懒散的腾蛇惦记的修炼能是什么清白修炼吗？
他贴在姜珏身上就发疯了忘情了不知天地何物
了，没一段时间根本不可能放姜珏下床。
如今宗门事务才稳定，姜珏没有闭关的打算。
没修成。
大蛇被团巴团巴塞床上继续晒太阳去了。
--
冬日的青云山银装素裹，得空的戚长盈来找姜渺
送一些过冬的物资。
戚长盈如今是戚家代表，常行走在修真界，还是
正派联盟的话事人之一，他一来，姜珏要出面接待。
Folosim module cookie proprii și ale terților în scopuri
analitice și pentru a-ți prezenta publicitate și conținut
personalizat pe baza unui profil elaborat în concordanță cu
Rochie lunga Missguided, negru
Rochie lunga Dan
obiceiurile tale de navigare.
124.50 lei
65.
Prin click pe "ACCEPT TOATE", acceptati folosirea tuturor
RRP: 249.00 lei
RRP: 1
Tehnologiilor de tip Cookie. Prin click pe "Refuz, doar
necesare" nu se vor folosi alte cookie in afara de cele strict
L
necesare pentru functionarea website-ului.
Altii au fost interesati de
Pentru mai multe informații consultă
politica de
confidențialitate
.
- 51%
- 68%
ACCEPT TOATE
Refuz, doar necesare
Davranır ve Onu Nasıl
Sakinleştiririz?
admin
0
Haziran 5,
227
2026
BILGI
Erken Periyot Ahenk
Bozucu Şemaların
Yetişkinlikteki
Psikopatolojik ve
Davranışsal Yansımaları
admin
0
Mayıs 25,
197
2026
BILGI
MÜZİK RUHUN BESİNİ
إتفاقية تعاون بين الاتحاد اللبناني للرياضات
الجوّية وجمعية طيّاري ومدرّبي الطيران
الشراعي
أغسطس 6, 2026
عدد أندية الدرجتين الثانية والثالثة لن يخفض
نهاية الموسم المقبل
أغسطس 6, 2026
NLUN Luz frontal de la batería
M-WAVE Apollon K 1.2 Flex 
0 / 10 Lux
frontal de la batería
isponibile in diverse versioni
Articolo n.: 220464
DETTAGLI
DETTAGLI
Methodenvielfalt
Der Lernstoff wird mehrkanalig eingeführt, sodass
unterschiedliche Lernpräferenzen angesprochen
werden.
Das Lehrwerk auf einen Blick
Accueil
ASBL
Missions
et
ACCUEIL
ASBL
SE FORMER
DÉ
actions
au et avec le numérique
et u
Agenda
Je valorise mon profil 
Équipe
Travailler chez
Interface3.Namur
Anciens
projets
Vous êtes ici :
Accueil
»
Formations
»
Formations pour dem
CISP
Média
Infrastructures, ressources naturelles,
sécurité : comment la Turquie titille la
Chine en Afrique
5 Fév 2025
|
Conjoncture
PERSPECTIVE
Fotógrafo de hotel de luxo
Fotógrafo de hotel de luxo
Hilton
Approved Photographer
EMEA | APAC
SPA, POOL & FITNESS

---

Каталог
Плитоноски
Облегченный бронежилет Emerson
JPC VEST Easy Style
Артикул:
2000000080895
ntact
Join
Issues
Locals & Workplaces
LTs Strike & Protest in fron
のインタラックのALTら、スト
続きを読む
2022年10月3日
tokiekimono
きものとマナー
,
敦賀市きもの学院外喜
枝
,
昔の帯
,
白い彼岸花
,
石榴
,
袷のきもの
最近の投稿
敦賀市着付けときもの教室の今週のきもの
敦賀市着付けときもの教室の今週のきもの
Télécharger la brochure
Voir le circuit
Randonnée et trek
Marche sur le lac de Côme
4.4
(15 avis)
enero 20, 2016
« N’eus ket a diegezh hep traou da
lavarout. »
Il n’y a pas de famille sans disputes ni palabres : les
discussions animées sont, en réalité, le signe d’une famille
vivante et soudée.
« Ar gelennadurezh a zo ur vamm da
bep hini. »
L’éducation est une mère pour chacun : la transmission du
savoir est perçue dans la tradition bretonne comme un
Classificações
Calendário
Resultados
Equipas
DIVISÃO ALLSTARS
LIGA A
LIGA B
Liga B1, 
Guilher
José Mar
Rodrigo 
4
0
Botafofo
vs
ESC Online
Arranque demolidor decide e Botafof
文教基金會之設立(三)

**The task**: The task calls for all lines in the entries that hold "ACCEPT".

**Task response**:
Prin click pe "ACCEPT TOATE", acceptati folosirea tuturor
ACCEPT TOATE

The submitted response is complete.